Additionally, the Apache 503 error on the website was intermittent. Mostly, a reload in the browser made the website working again.
How we fixed Apache 503 error
Now, we’ll see how our Support Engineers found the real reason for the service unavailable error and fixed it. This involved multiple steps and let’s see each of them in detail.
1. Checking logs
As always, we began by checking the logs. The error was Apache related. Obviously, the right place was to check the Apache log files at /usr/local/apache/logs. We searched the apache access and error logs with the problem domain name. And, we could see detailed errors related to the website user in the logs as :
[Wed Mar 13 07:37:32.473096 2019] [fcgid:warn] [pid 14628] [client 40.xx.xx.103:5181] mod_fcgid: can't apply process slot for /home/abc/fcgi-bin/php5.fcgi
Additionally, the logs were showing these messages:
[Thu Mar 21 07:02:23.056338 2019] [fcgid:warn] [pid 24842] mod_fcgid: process 10087 graceful kill fail, sending SIGKILL
[Thu Mar 21 07:02:23.056353 2019] [fcgid:warn] [pid 24842] mod_fcgid: process 10083 graceful kill fail, sending SIGKILL
2. Tweaking PHP FCGI parameters
Luckily, in this case the logs gave enough hints about the underlying cause of the Apache 503 error.
Firstly, we began with tweaking the FCGI parameters of the website. In simple terms, FastCGI is a method for connecting interactive programs with a Apache web server. Apache allows setting Fastcgi limits for each website. Therefore, we increased the parameter “FcgidMaxRequestsPerProcess” value to 500. Additionally, we tweaked related FastCGI parameters too. And, the final configuration file for the website looked as shown below.
IdleTimeout 3600
ProcessLifeTime 7200
IPCConnectTimeout 8
IPCCommTimeout 600
BusyTimeout 300
MaxRequestLen 15728640
FcgidMaxRequestsPerProcess 500
Again, these values depend on the amount of server resources available for Apache. With a web server restart, we could solve the 503 error and make the website working. However, since the issue was intermittent, we kept on monitoring the website. For this, our Dedicated Engineers configured automatic alerts too. Thus, it helps us to check the server at the time of error.
3. Tweaking Apache
The website was working again. But, that was not enough. We wanted to give a complete solution to the customer. The server logs showed performance issues in Apache. And, that’s why, we suggested customer to change the Multi Processing Module (MPM) of the Apache server too.
The solution was to switch Apache MPM from Prefork to Worker. Prefork is a less efficient MPM. But, the change in MPM is a major web server configuration change, and removes Apache from owning PHP requests. Instead, it needs a separate service named FPM to handle PHP.
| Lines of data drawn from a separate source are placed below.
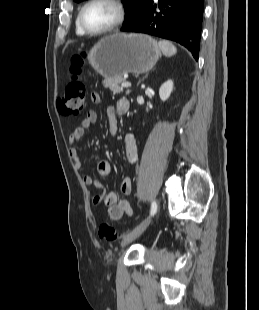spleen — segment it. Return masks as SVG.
I'll use <instances>...</instances> for the list:
<instances>
[{
    "label": "spleen",
    "instance_id": "spleen-1",
    "mask_svg": "<svg viewBox=\"0 0 259 310\" xmlns=\"http://www.w3.org/2000/svg\"><path fill=\"white\" fill-rule=\"evenodd\" d=\"M162 53L166 57H171L176 54L177 49L176 47L169 41L161 40L158 43Z\"/></svg>",
    "mask_w": 259,
    "mask_h": 310
}]
</instances>
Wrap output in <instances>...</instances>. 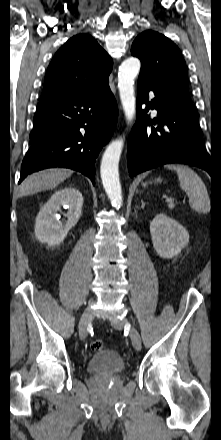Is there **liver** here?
<instances>
[{
  "label": "liver",
  "instance_id": "6515ba94",
  "mask_svg": "<svg viewBox=\"0 0 221 440\" xmlns=\"http://www.w3.org/2000/svg\"><path fill=\"white\" fill-rule=\"evenodd\" d=\"M72 173V170L63 168L47 169L34 173L21 183L19 195L27 196L43 190L53 189L70 177Z\"/></svg>",
  "mask_w": 221,
  "mask_h": 440
}]
</instances>
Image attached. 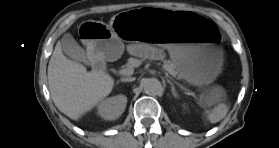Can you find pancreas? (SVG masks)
<instances>
[{
    "label": "pancreas",
    "instance_id": "cf45deb5",
    "mask_svg": "<svg viewBox=\"0 0 279 148\" xmlns=\"http://www.w3.org/2000/svg\"><path fill=\"white\" fill-rule=\"evenodd\" d=\"M141 62H142V60H139L136 58H130L128 63L126 64V68L133 69V67H137V65H136L137 63H139V65H140ZM162 67L164 70H166L172 76H176L178 73L176 65L173 62H171L170 60H164Z\"/></svg>",
    "mask_w": 279,
    "mask_h": 148
}]
</instances>
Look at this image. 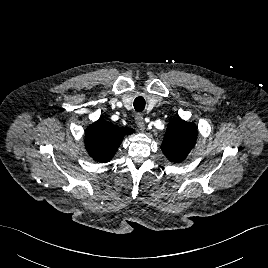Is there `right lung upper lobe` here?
<instances>
[{
	"instance_id": "right-lung-upper-lobe-1",
	"label": "right lung upper lobe",
	"mask_w": 268,
	"mask_h": 268,
	"mask_svg": "<svg viewBox=\"0 0 268 268\" xmlns=\"http://www.w3.org/2000/svg\"><path fill=\"white\" fill-rule=\"evenodd\" d=\"M134 133L131 128H121L99 119L88 126L85 133V147L93 160L109 162L116 154L125 135Z\"/></svg>"
}]
</instances>
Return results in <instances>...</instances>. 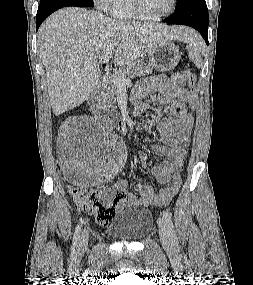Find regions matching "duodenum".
Wrapping results in <instances>:
<instances>
[{"instance_id": "duodenum-1", "label": "duodenum", "mask_w": 253, "mask_h": 285, "mask_svg": "<svg viewBox=\"0 0 253 285\" xmlns=\"http://www.w3.org/2000/svg\"><path fill=\"white\" fill-rule=\"evenodd\" d=\"M104 83L101 82L96 90L90 95L88 99V104L97 118L105 119L110 122H116L117 116L114 113L107 112L104 106L102 105V92H103Z\"/></svg>"}]
</instances>
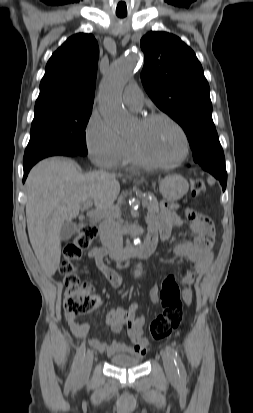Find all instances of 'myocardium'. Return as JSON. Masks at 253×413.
<instances>
[{"label":"myocardium","instance_id":"1","mask_svg":"<svg viewBox=\"0 0 253 413\" xmlns=\"http://www.w3.org/2000/svg\"><path fill=\"white\" fill-rule=\"evenodd\" d=\"M157 120H164L168 122L169 124H171L177 130V132L181 136L182 143H183V149H182L181 155L175 161H172L169 163L156 162L145 155V153L143 152L142 148L140 147L137 141L131 139L130 143L132 145L133 151L136 157L138 158V160L141 162V164L145 166L156 168V169H172V168L178 167L187 159L189 155L190 143H189L188 136L185 130L183 129V127L175 119H173L172 117L164 113H154V114L147 115L140 120V123L142 125H148Z\"/></svg>","mask_w":253,"mask_h":413}]
</instances>
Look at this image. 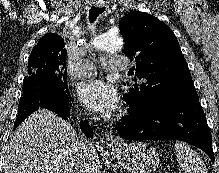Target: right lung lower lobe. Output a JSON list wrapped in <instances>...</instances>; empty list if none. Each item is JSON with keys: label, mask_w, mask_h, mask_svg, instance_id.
<instances>
[{"label": "right lung lower lobe", "mask_w": 219, "mask_h": 173, "mask_svg": "<svg viewBox=\"0 0 219 173\" xmlns=\"http://www.w3.org/2000/svg\"><path fill=\"white\" fill-rule=\"evenodd\" d=\"M72 107L70 98H65L60 91L50 86L41 85L34 90L24 92L18 105V115L14 124L15 128L31 113L39 108H46L67 120ZM80 127L88 137H92L93 130L86 122L81 121Z\"/></svg>", "instance_id": "obj_1"}]
</instances>
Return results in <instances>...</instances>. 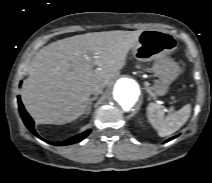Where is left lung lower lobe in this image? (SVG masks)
<instances>
[{
	"label": "left lung lower lobe",
	"instance_id": "left-lung-lower-lobe-1",
	"mask_svg": "<svg viewBox=\"0 0 212 183\" xmlns=\"http://www.w3.org/2000/svg\"><path fill=\"white\" fill-rule=\"evenodd\" d=\"M173 138H174V137H173ZM173 138H170V139H168L167 141H170V140H172ZM167 141H166V142H167Z\"/></svg>",
	"mask_w": 212,
	"mask_h": 183
}]
</instances>
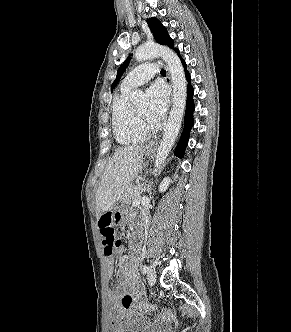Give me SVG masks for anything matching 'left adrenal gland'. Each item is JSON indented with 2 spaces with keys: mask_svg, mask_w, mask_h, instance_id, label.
<instances>
[{
  "mask_svg": "<svg viewBox=\"0 0 291 332\" xmlns=\"http://www.w3.org/2000/svg\"><path fill=\"white\" fill-rule=\"evenodd\" d=\"M151 190H152V184H147L145 187V191H147L148 194H150Z\"/></svg>",
  "mask_w": 291,
  "mask_h": 332,
  "instance_id": "1",
  "label": "left adrenal gland"
}]
</instances>
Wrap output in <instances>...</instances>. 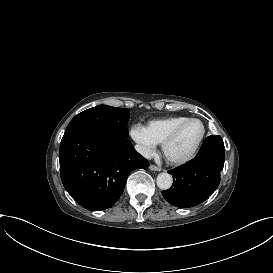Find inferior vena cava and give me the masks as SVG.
<instances>
[{
	"mask_svg": "<svg viewBox=\"0 0 273 273\" xmlns=\"http://www.w3.org/2000/svg\"><path fill=\"white\" fill-rule=\"evenodd\" d=\"M135 149L138 153L149 159L151 157L150 150L143 145H135Z\"/></svg>",
	"mask_w": 273,
	"mask_h": 273,
	"instance_id": "obj_1",
	"label": "inferior vena cava"
}]
</instances>
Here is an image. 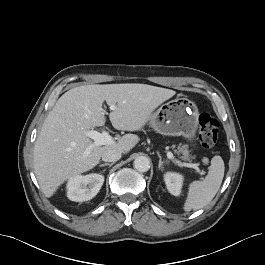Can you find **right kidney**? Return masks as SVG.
Returning a JSON list of instances; mask_svg holds the SVG:
<instances>
[{
  "mask_svg": "<svg viewBox=\"0 0 265 265\" xmlns=\"http://www.w3.org/2000/svg\"><path fill=\"white\" fill-rule=\"evenodd\" d=\"M103 182L104 176L96 173L74 176L67 183V197L75 202L88 201L97 195Z\"/></svg>",
  "mask_w": 265,
  "mask_h": 265,
  "instance_id": "right-kidney-1",
  "label": "right kidney"
}]
</instances>
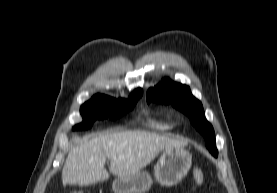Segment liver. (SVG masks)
<instances>
[{
    "instance_id": "obj_1",
    "label": "liver",
    "mask_w": 277,
    "mask_h": 193,
    "mask_svg": "<svg viewBox=\"0 0 277 193\" xmlns=\"http://www.w3.org/2000/svg\"><path fill=\"white\" fill-rule=\"evenodd\" d=\"M185 145L186 140L146 131H107L71 147L62 169V183L85 186L107 180L106 159L110 160V173L128 176L141 171L164 149Z\"/></svg>"
}]
</instances>
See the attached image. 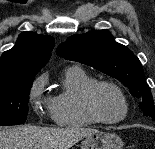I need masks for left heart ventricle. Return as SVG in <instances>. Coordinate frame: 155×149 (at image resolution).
<instances>
[{
    "label": "left heart ventricle",
    "mask_w": 155,
    "mask_h": 149,
    "mask_svg": "<svg viewBox=\"0 0 155 149\" xmlns=\"http://www.w3.org/2000/svg\"><path fill=\"white\" fill-rule=\"evenodd\" d=\"M94 102L97 111L105 119H116L124 111V105L119 93L110 86H101L95 93Z\"/></svg>",
    "instance_id": "obj_1"
}]
</instances>
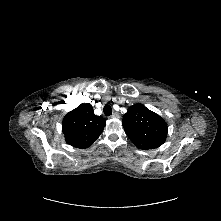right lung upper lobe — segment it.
<instances>
[{
    "instance_id": "cb5924a9",
    "label": "right lung upper lobe",
    "mask_w": 221,
    "mask_h": 221,
    "mask_svg": "<svg viewBox=\"0 0 221 221\" xmlns=\"http://www.w3.org/2000/svg\"><path fill=\"white\" fill-rule=\"evenodd\" d=\"M105 125L106 120L96 116L89 103H83L63 118L62 132L69 145L84 149L97 140Z\"/></svg>"
}]
</instances>
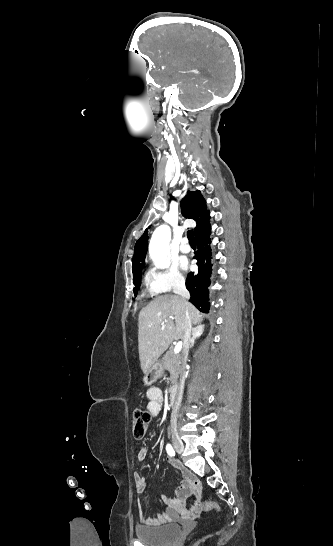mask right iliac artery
Returning <instances> with one entry per match:
<instances>
[{
  "label": "right iliac artery",
  "instance_id": "1",
  "mask_svg": "<svg viewBox=\"0 0 333 546\" xmlns=\"http://www.w3.org/2000/svg\"><path fill=\"white\" fill-rule=\"evenodd\" d=\"M166 451L170 456H175V451L173 447L171 446V444L166 445Z\"/></svg>",
  "mask_w": 333,
  "mask_h": 546
}]
</instances>
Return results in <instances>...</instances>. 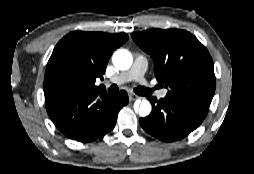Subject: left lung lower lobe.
Segmentation results:
<instances>
[{
  "label": "left lung lower lobe",
  "instance_id": "left-lung-lower-lobe-1",
  "mask_svg": "<svg viewBox=\"0 0 254 174\" xmlns=\"http://www.w3.org/2000/svg\"><path fill=\"white\" fill-rule=\"evenodd\" d=\"M152 112L141 118V127L150 135L166 142L180 140L195 130L206 117L209 107L193 100L149 97Z\"/></svg>",
  "mask_w": 254,
  "mask_h": 174
}]
</instances>
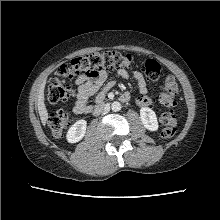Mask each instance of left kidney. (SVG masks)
<instances>
[{
  "instance_id": "5707ae66",
  "label": "left kidney",
  "mask_w": 220,
  "mask_h": 220,
  "mask_svg": "<svg viewBox=\"0 0 220 220\" xmlns=\"http://www.w3.org/2000/svg\"><path fill=\"white\" fill-rule=\"evenodd\" d=\"M140 119L147 130L156 131L158 129L157 117L151 108L142 107L140 109Z\"/></svg>"
}]
</instances>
Unfortunately, these changes come with a risk of website application failing to work properly with new apache environment of “worker”. Therefore, we scheduled the Apache change in a way that there was enough time to plan things ahead. We made customer check with the website developers of each website about the change in the server environment.
Finally, our Support Engineers proceeded with the task to change Apache MPM to worker at off peak hours. Thus, we could minimize the business impact on the websites. Luckily, the change did not take much time and sites started loading fine.
4. Monitoring Websites
Doing major changes on the Apache web server can have impact on websites. That’s where website monitoring helps. Our Dedicated Engineers kept the server on our watch list and ensured that the server is performing up to the mark. This involves monitoring the server resources, Apache memory usage, etc. on the peak hours as well.
Additionally, we always do load testing on Apache servers to foresee the server performance well in advance.
[Is your Apache websites showing up 503 errors? We can fix it for you.]
Conclusion
In short, Apache 503 error happens mainly when there are problems at the web server settings. But, as 503 error occurs intermittently, the fix can be tricky. Today, we saw how our Support Engineers nailed down the exact reason for Apache 503 error and fixed it for a customer in production server.